BEGIN

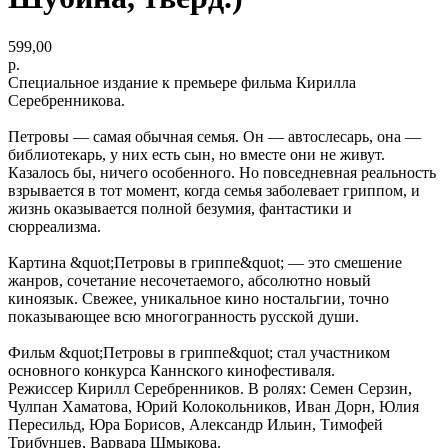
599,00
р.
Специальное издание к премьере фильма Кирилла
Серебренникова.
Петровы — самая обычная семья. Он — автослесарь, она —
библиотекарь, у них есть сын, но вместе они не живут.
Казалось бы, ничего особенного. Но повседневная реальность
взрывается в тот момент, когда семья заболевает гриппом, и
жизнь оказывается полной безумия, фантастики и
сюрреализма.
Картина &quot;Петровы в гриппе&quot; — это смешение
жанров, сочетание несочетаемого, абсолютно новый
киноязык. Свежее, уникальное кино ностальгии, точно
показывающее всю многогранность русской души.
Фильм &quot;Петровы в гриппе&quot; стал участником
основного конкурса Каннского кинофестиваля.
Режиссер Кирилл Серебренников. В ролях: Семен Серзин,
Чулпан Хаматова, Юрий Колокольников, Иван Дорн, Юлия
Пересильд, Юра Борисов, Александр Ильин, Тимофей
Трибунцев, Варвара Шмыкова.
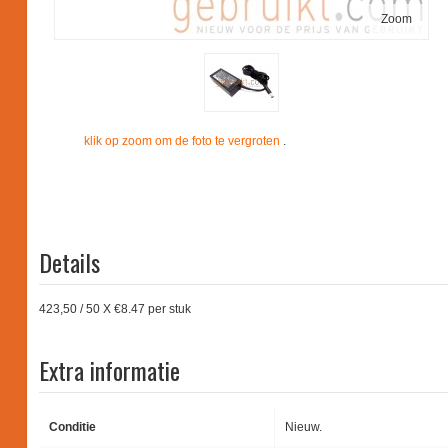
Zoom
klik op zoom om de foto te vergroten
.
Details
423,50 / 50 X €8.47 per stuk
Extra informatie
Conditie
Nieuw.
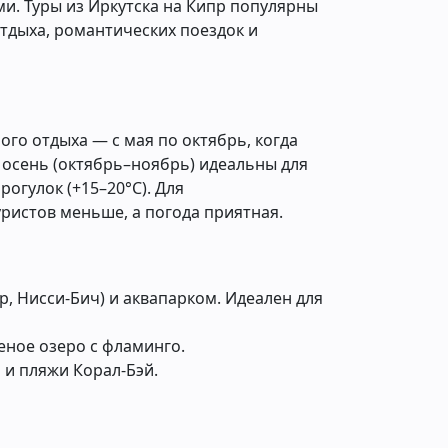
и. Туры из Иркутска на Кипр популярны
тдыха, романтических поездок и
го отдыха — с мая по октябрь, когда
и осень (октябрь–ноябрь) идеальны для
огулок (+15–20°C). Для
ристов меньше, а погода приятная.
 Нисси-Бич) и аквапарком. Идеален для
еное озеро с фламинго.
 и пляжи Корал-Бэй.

END
BEGIN

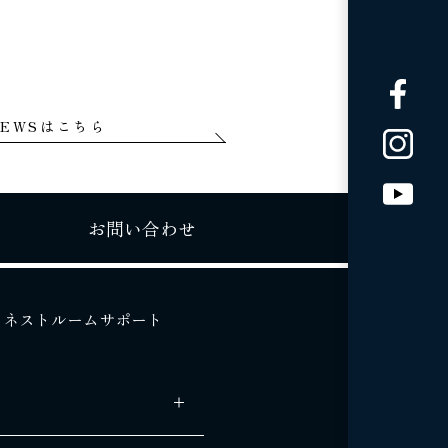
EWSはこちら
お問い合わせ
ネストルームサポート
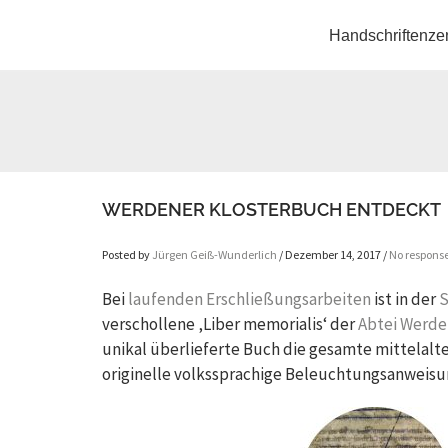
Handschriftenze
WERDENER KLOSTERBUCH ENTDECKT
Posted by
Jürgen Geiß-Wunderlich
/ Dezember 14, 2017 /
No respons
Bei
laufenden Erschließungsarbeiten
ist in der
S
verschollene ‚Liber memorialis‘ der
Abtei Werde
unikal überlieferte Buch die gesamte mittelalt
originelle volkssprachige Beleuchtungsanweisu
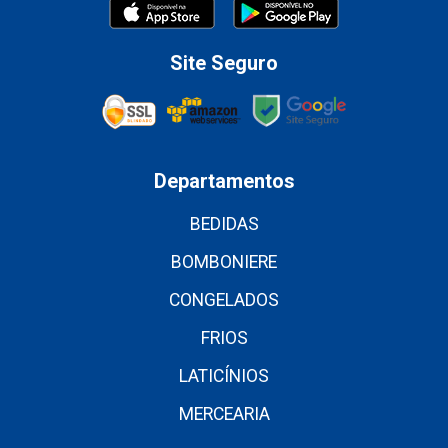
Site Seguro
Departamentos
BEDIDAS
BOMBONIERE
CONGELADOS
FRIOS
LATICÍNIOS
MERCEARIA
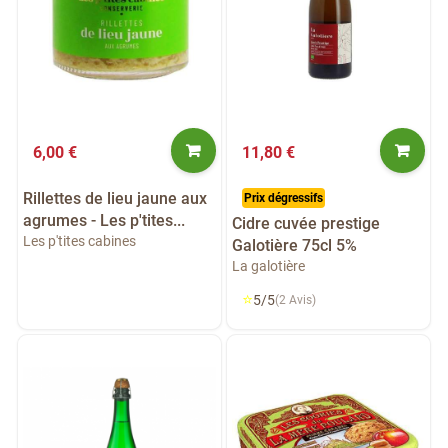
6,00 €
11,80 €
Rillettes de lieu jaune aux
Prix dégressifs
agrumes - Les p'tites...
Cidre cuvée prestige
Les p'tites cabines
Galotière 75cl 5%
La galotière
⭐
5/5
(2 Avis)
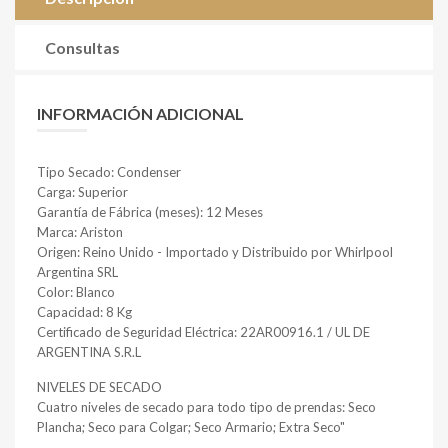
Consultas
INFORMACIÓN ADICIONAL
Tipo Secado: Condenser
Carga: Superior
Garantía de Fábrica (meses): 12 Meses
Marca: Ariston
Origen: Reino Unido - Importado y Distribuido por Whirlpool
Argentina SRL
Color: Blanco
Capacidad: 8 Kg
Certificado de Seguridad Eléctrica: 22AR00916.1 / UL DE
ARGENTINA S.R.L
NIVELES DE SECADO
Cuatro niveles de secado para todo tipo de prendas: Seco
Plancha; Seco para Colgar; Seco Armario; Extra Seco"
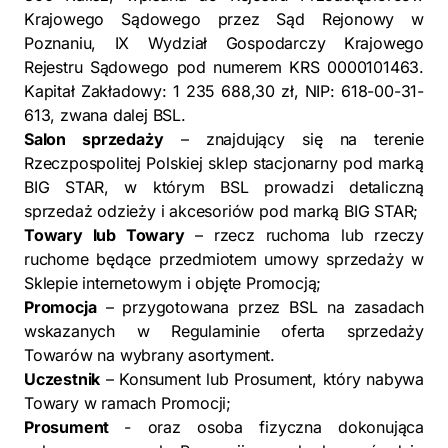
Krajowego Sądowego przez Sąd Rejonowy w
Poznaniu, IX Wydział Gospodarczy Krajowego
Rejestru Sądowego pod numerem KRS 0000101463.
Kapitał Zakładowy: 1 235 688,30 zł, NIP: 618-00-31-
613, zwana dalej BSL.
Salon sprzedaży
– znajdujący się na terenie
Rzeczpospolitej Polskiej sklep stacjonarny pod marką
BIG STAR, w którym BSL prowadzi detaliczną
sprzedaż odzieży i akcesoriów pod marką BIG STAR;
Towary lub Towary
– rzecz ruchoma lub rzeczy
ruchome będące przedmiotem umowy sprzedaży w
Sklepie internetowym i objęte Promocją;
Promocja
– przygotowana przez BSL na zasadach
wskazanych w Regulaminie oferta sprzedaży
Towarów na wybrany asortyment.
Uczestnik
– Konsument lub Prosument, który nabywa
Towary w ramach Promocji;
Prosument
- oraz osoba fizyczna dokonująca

END

Directions for this task: In the listing above, find the line with "Специальное издание к премьере фильма Кирилла" and the line with "и пляжи Корал-Бэй.". Output both, plus every line between them, and no pictures.

Answer to this task:
Специальное издание к премьере фильма Кирилла
Серебренникова.
Петровы — самая обычная семья. Он — автослесарь, она —
библиотекарь, у них есть сын, но вместе они не живут.
Казалось бы, ничего особенного. Но повседневная реальность
взрывается в тот момент, когда семья заболевает гриппом, и
жизнь оказывается полной безумия, фантастики и
сюрреализма.
Картина &quot;Петровы в гриппе&quot; — это смешение
жанров, сочетание несочетаемого, абсолютно новый
киноязык. Свежее, уникальное кино ностальгии, точно
показывающее всю многогранность русской души.
Фильм &quot;Петровы в гриппе&quot; стал участником
основного конкурса Каннского кинофестиваля.
Режиссер Кирилл Серебренников. В ролях: Семен Серзин,
Чулпан Хаматова, Юрий Колокольников, Иван Дорн, Юлия
Пересильд, Юра Борисов, Александр Ильин, Тимофей
Трибунцев, Варвара Шмыкова.
Zoom
klik op zoom om de foto te vergroten
.
Details
423,50 / 50 X €8.47 per stuk
Extra informatie
Conditie
Nieuw.
и. Туры из Иркутска на Кипр популярны
тдыха, романтических поездок и
го отдыха — с мая по октябрь, когда
и осень (октябрь–ноябрь) идеальны для
огулок (+15–20°C). Для
ристов меньше, а погода приятная.
 Нисси-Бич) и аквапарком. Идеален для
еное озеро с фламинго.
 и пляжи Корал-Бэй.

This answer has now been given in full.